>>>>>

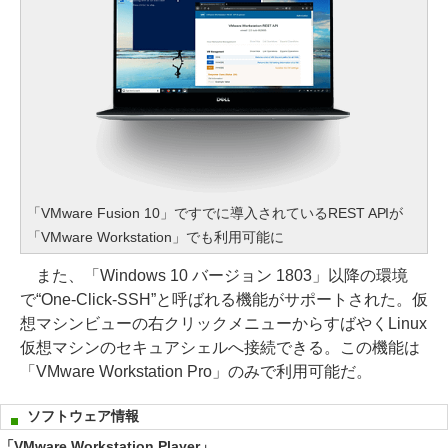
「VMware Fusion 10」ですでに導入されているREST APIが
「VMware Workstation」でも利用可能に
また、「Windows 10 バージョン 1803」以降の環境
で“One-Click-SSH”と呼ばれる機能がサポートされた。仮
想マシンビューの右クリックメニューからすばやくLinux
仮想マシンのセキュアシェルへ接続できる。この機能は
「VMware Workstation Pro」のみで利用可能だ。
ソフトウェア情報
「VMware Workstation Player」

<<<<<
>>>>>

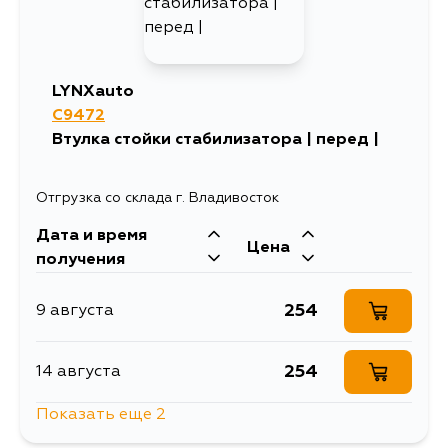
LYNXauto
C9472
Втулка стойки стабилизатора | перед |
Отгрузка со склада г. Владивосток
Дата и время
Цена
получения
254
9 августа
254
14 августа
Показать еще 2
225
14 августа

<<<<<
>>>>>

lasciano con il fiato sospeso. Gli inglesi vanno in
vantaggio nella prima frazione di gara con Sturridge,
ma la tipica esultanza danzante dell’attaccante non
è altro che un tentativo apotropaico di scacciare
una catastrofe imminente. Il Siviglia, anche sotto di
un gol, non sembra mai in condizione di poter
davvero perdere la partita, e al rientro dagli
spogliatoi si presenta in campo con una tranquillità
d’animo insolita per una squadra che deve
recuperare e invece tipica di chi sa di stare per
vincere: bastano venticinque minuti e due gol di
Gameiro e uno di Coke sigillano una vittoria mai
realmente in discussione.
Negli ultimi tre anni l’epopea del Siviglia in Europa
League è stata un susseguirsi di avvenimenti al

<<<<<

Write the number of lines in the listing above that contain the word "Siviglia". No other text should appear.

2